===== The input =====

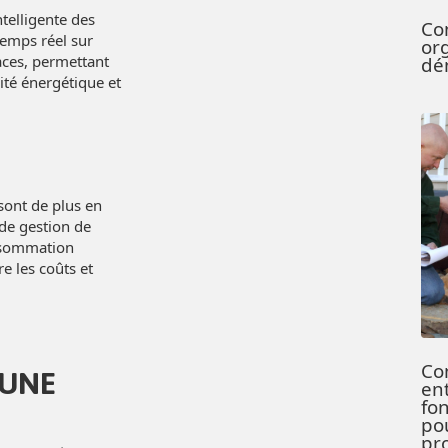
ntelligente des
Co
temps réel sur
or
paces, permettant
dé
cité énergétique et
sont de plus en
de gestion de
onsommation
e les coûts et
Co
 UNE
en
fo
po
pr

=====

* _Exercise prompt_
Every record above should be written out again exactly; the pictures stay out of the copy.

* _Solution for this exercise_
ntelligente des
Co
temps réel sur
or
paces, permettant
dé
cité énergétique et
sont de plus en
de gestion de
onsommation
e les coûts et
Co
 UNE
en
fo
po
pr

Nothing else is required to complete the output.